- WHAT THIS TASK INVOLVES: Below are records; count the lines that hold the string "sind" and give only the count.

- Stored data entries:
—————

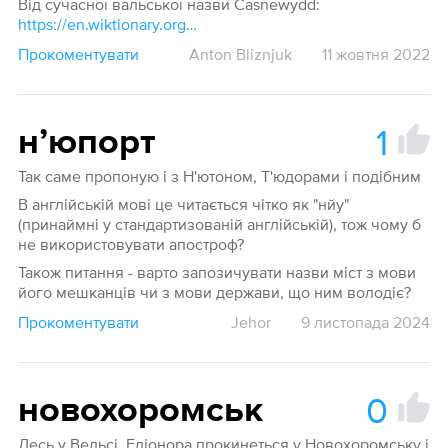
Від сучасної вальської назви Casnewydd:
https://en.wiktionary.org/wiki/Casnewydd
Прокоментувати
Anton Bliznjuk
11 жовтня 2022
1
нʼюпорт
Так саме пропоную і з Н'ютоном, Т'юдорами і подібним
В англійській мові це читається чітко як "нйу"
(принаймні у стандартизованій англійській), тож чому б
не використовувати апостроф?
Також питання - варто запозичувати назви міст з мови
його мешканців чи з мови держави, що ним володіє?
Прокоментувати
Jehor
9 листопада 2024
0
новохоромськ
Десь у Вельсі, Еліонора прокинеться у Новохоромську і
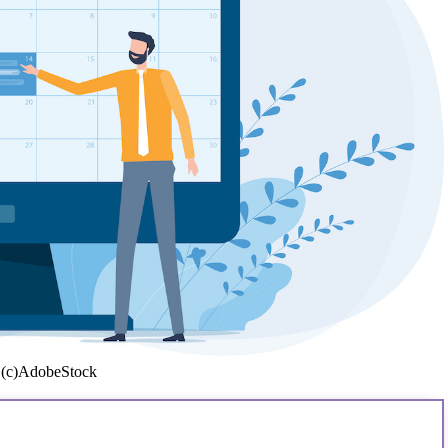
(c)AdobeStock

—————

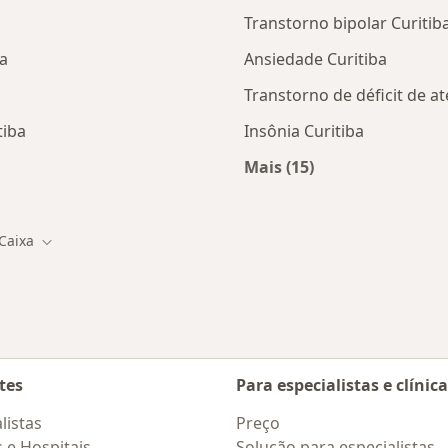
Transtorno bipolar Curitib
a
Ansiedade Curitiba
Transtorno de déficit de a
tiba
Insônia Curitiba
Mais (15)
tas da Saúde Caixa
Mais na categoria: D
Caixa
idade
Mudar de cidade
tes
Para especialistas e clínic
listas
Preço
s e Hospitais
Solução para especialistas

—————

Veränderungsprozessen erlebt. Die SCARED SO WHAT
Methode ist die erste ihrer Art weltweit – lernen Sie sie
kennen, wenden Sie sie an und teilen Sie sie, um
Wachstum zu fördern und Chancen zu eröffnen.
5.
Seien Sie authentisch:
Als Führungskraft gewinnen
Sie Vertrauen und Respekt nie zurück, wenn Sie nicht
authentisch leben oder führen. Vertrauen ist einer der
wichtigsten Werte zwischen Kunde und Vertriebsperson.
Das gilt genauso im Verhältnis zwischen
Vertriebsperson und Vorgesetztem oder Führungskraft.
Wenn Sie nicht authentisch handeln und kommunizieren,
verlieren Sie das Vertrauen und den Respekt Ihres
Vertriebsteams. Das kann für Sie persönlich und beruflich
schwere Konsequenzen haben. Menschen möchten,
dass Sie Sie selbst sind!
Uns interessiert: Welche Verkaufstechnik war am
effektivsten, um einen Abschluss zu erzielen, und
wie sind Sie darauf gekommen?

—————

- COMPLETED EXERCISE: 2